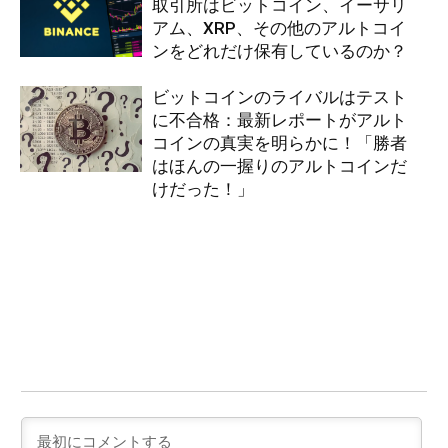
取引所はビットコイン、イーサリ
アム、XRP、その他のアルトコイ
ンをどれだけ保有しているのか？
ビットコインのライバルはテスト
に不合格：最新レポートがアルト
コインの真実を明らかに！「勝者
はほんの一握りのアルトコインだ
けだった！」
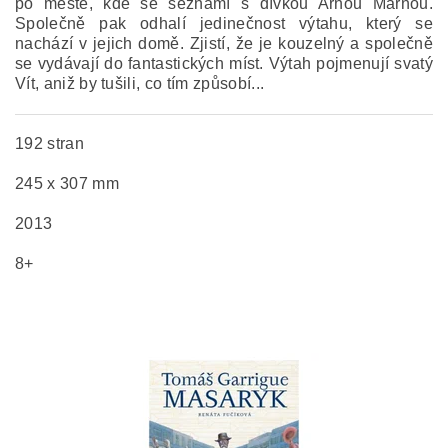
po městě, kde se seznámí s dívkou Arnou Marnou.
Společně pak odhalí jedinečnost výtahu, který se
nachází v jejich domě. Zjistí, že je kouzelný a společně
se vydávají do fantastických míst. Výtah pojmenují svatý
Vít, aniž by tušili, co tím způsobí...
192 stran
245 x 307 mm
2013
8+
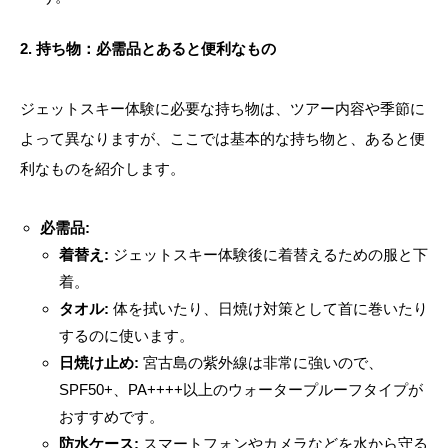
2. 持ち物：必需品とあると便利なもの
ジェットスキー体験に必要な持ち物は、ツアー内容や季節に
よって異なりますが、ここでは基本的な持ち物と、あると便
利なものを紹介します。
必需品:
着替え:
ジェットスキー体験後に着替えるための服と下
着。
タオル:
体を拭いたり、日焼け対策として首に巻いたり
するのに使います。
日焼け止め:
宮古島の紫外線は非常に強いので、
SPF50+、PA++++以上のウォータープルーフタイプが
おすすめです。
防水ケース:
スマートフォンやカメラなどを水から守る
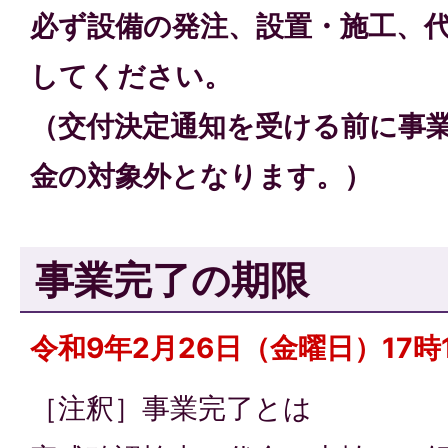
必ず設備の発注、設置・施工、
してください。
（交付決定通知を受ける前に事
金の対象外となります。）
事業完了の期限
令和9年2月26日（金曜日）17時
［注釈］事業完了とは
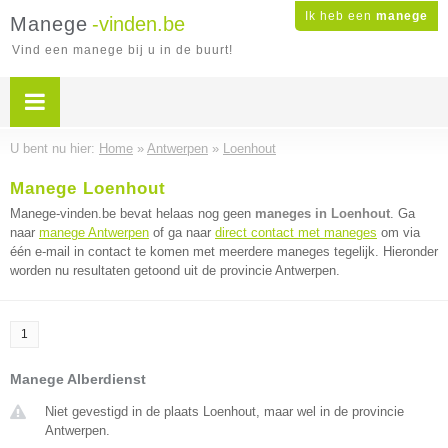
Ik heb een
manege
Manege
-vinden.be
Vind een manege bij u in de buurt!
U bent nu hier:
Home
»
Antwerpen
»
Loenhout
Manege Loenhout
Manege-vinden.be bevat helaas nog geen
maneges in Loenhout
. Ga
naar
manege Antwerpen
of ga naar
direct contact met maneges
om via
één e-mail in contact te komen met meerdere maneges tegelijk. Hieronder
worden nu resultaten getoond uit de provincie Antwerpen.
1
Manege Alberdienst
Niet gevestigd in de plaats Loenhout, maar wel in de provincie
Antwerpen.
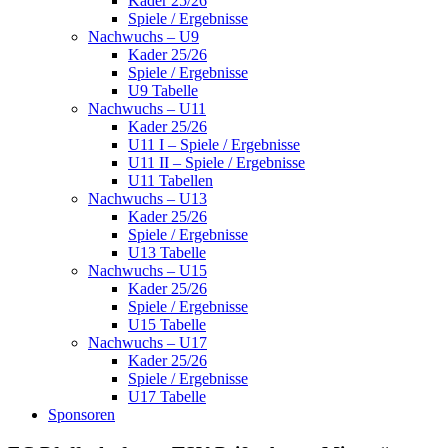
Kader 25/26
Spiele / Ergebnisse
Nachwuchs – U9
Kader 25/26
Spiele / Ergebnisse
U9 Tabelle
Nachwuchs – U11
Kader 25/26
U11 I – Spiele / Ergebnisse
U11 II – Spiele / Ergebnisse
U11 Tabellen
Nachwuchs – U13
Kader 25/26
Spiele / Ergebnisse
U13 Tabelle
Nachwuchs – U15
Kader 25/26
Spiele / Ergebnisse
U15 Tabelle
Nachwuchs – U17
Kader 25/26
Spiele / Ergebnisse
U17 Tabelle
Sponsoren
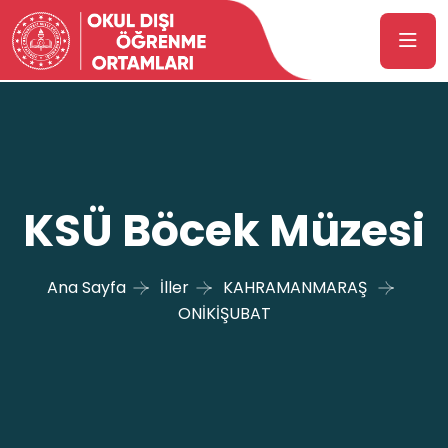
KSÜ Böcek Müzesi
Ana Sayfa
İller
KAHRAMANMARAŞ
ONİKİŞUBAT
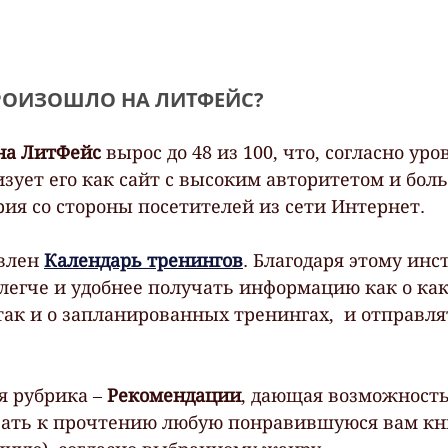
РОИЗОШЛО НА ЛИТФЕЙС?
на ЛитФейс
 вырос до 48 из 100, что, согласно ур
изует его как сайт с высоким авторитетом и бол
ия со стороны посетителей из сети Интернет.
влен 
Календарь тренингов
. Благодаря этому инс
 легче и удобнее получать информацию как о как
ак и о запланированных тренингах,  и отправля
 рубрика – 
Рекомендации
, дающая возможность
ать к прочтению любую понравившуюся вам кни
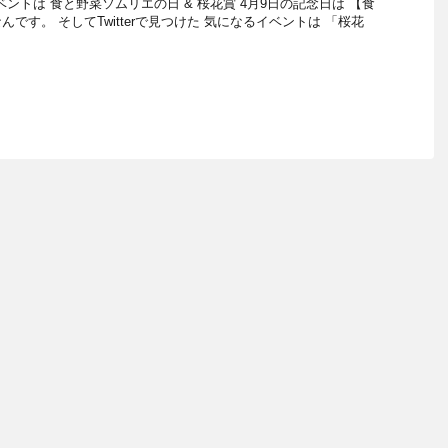
トは 食と野菜ソムリエの日 & 桜花賞 4月9日の記念日は 【食
です。 そしてTwitterで見つけた 気になるイベントは 「桜花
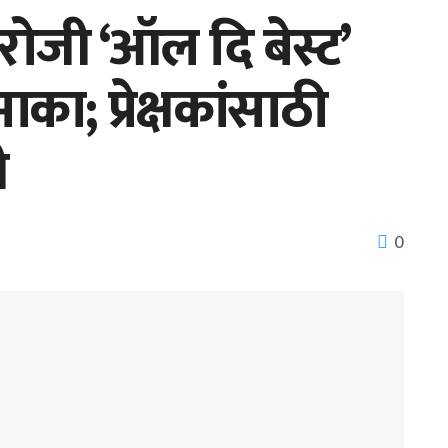
ोजी ‘ऑल दि बेस्ट’
का; प्रेक्षकांसाठी
ी
0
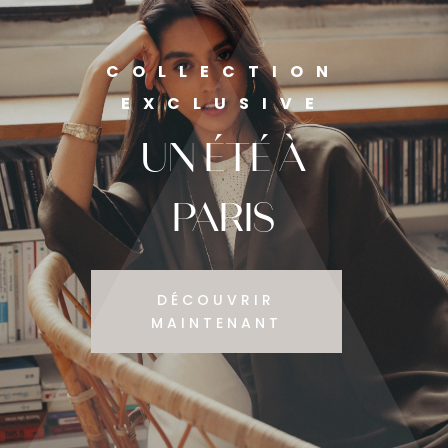
COLLECTION
EXCLUSIVE
UN ÉTÉ À
PARIS
DÉCOUVRIR
MAINTENANT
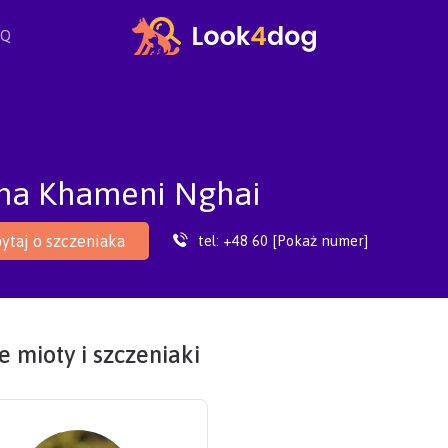
AQ
ha Khameni Nghai
tel:
+48 60 [Pokaż numer]
ytaj o szczeniaka
 mioty i szczeniaki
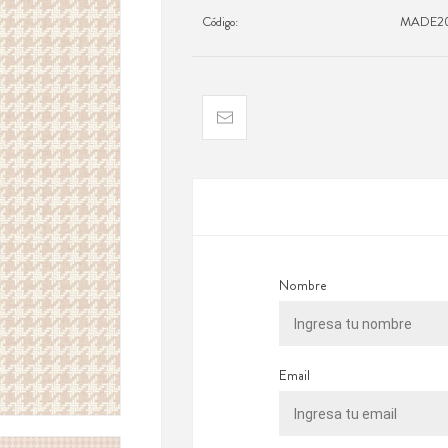
Código:
MADE20
Nombre
Email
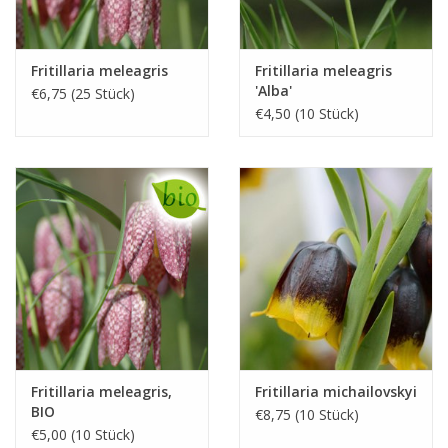
Fritillaria meleagris
Fritillaria meleagris
'Alba'
€6,75 (25 Stück)
€4,50 (10 Stück)
Fritillaria meleagris,
Fritillaria michailovskyi
BIO
€8,75 (10 Stück)
€5,00 (10 Stück)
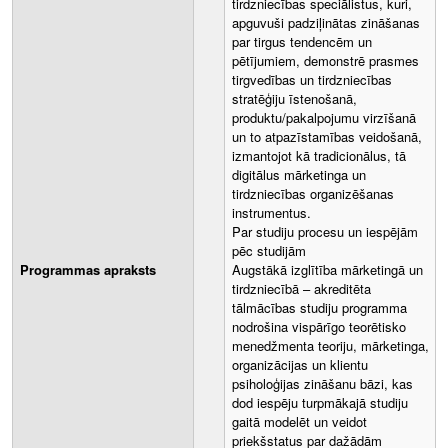
tirdzniecības speciālistus, kuri,
apguvuši padziļinātas zināšanas
par tirgus tendencēm un
pētījumiem, demonstrē prasmes
tirgvedības un tirdzniecības
stratēģiju īstenošanā,
produktu/pakalpojumu virzīšanā
un to atpazīstamības veidošanā,
izmantojot kā tradicionālus, tā
digitālus mārketinga un
tirdzniecības organizēšanas
instrumentus.
Par studiju procesu un iespējām
pēc studijām
Programmas apraksts
Augstākā izglītība mārketingā un
tirdzniecībā – akreditēta
tālmācības studiju programma
nodrošina vispārīgo teorētisko
menedžmenta teoriju, mārketinga,
organizācijas un klientu
psiholoģijas zināšanu bāzi, kas
dod iespēju turpmākajā studiju
gaitā modelēt un veidot
priekšstatus par dažādām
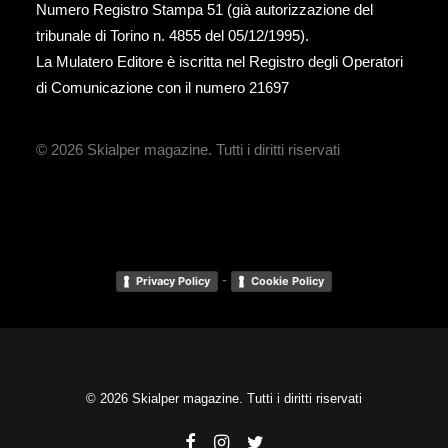
Numero Registro Stampa 51 (già autorizzazione del
tribunale di Torino n. 4855 del 05/12/1995).
La Mulatero Editore è iscritta nel Registro degli Operatori
di Comunicazione con il numero 21697
© 2026 Skialper magazine.
Tutti i diritti riservati
-
Privacy Policy
Cookie Policy
© 2026 Skialper magazine. Tutti i diritti riservati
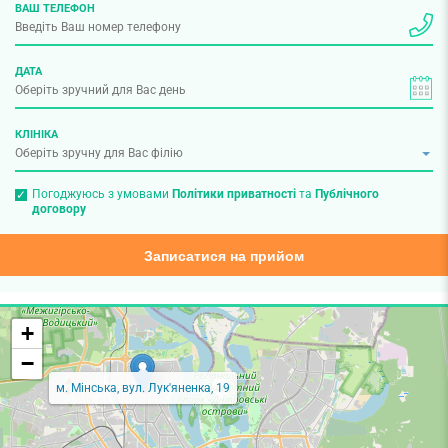
ВАШ ТЕЛЕФОН
ДАТА
КЛІНІКА
Погоджуюсь з умовами
Політики приватності
та
Публічного
договору
Записатися на прийом
+
−
м. Мінська, вул. Лук'яненка, 19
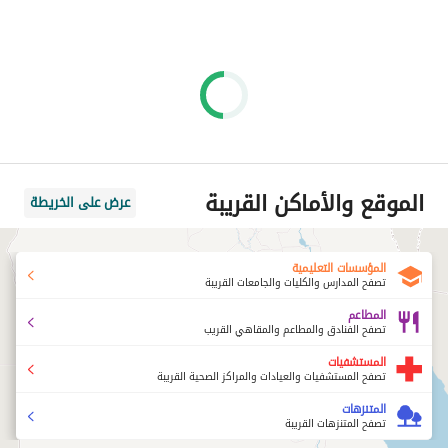
الموقع والأماكن القريبة
عرض على الخريطة
المؤسسات التعليمية
تصفح المدارس والكليات والجامعات القريبة
المطاعم
تصفح الفنادق والمطاعم والمقاهي القريب
المستشفيات
تصفح المستشفيات والعيادات والمراكز الصحية القريبة
المتنزهات
تصفح المتنزهات القريبة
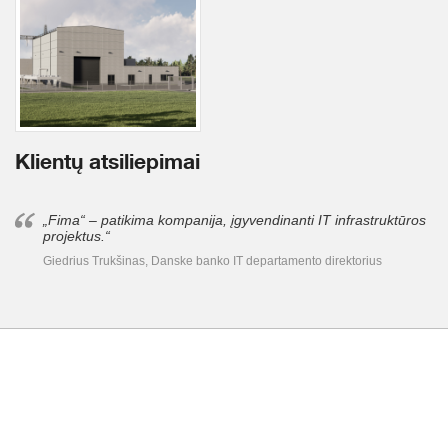
Klientų atsiliepimai
„Fima“ – patikima kompanija, įgyvendinanti IT infrastruktūros
projektus.“
Giedrius Trukšinas, Danske banko IT departamento direktorius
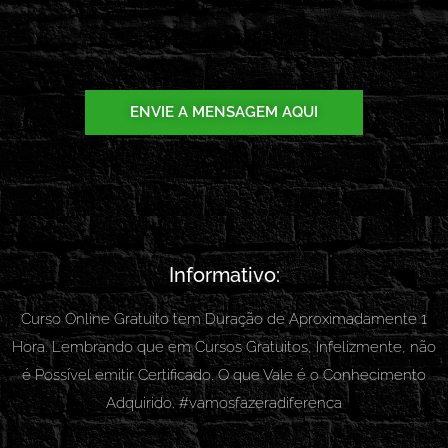
Envie uma Mensagem!
(11) 94041-8162
ENVIE A MENSAGEM AQUI
Informativo:
Curso Online Gratuito tem Duração de Aproximadamente 1
Hora. Lembrando que em Cursos Gratuitos, Infelizmente, não
é Possível emitir Certificado. O que Vale é o Conhecimento
Adquirido. #vamosfazeradiferenca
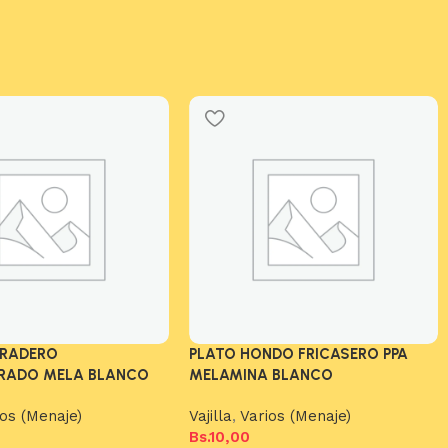
TRADERO
PLATO HONDO FRICASERO PPA
RADO MELA BLANCO
MELAMINA BLANCO
ios (Menaje)
Vajilla
,
Varios (Menaje)
Bs.
10,00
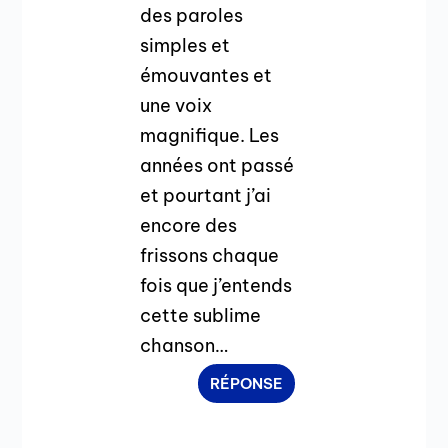
des paroles
simples et
émouvantes et
une voix
magnifique. Les
années ont passé
et pourtant j’ai
encore des
frissons chaque
fois que j’entends
cette sublime
chanson…
RÉPONSE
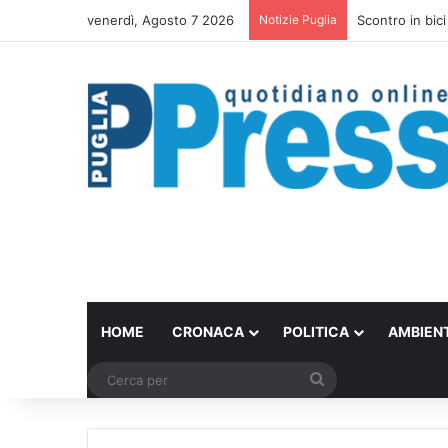
venerdì, Agosto 7 2026
Notizie Puglia
Scontro in bici
HOME
CRONACA
POLITICA
AMBIEN
Cerca
per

====================

Precisely the lines from the one containing "الموقع والأماكن القريبة" to the end of the data above, both included, should be printed; leave the pictures out.

◆ **FINAL ANSWER**
الموقع والأماكن القريبة
عرض على الخريطة
المؤسسات التعليمية
تصفح المدارس والكليات والجامعات القريبة
المطاعم
تصفح الفنادق والمطاعم والمقاهي القريب
المستشفيات
تصفح المستشفيات والعيادات والمراكز الصحية القريبة
المتنزهات
تصفح المتنزهات القريبة
Klientų atsiliepimai
„Fima“ – patikima kompanija, įgyvendinanti IT infrastruktūros
projektus.“
Giedrius Trukšinas, Danske banko IT departamento direktorius
Envie uma Mensagem!
(11) 94041-8162
ENVIE A MENSAGEM AQUI
Informativo:
Curso Online Gratuito tem Duração de Aproximadamente 1
Hora. Lembrando que em Cursos Gratuitos, Infelizmente, não
é Possível emitir Certificado. O que Vale é o Conhecimento
Adquirido. #vamosfazeradiferenca
TRADERO
PLATO HONDO FRICASERO PPA
RADO MELA BLANCO
MELAMINA BLANCO
ios (Menaje)
Vajilla
,
Varios (Menaje)
Bs.
10,00
des paroles
simples et
émouvantes et
une voix
magnifique. Les
années ont passé
et pourtant j’ai
encore des
frissons chaque
fois que j’entends
cette sublime
chanson…
RÉPONSE
venerdì, Agosto 7 2026
Notizie Puglia
Scontro in bici
HOME
CRONACA
POLITICA
AMBIEN
Cerca
per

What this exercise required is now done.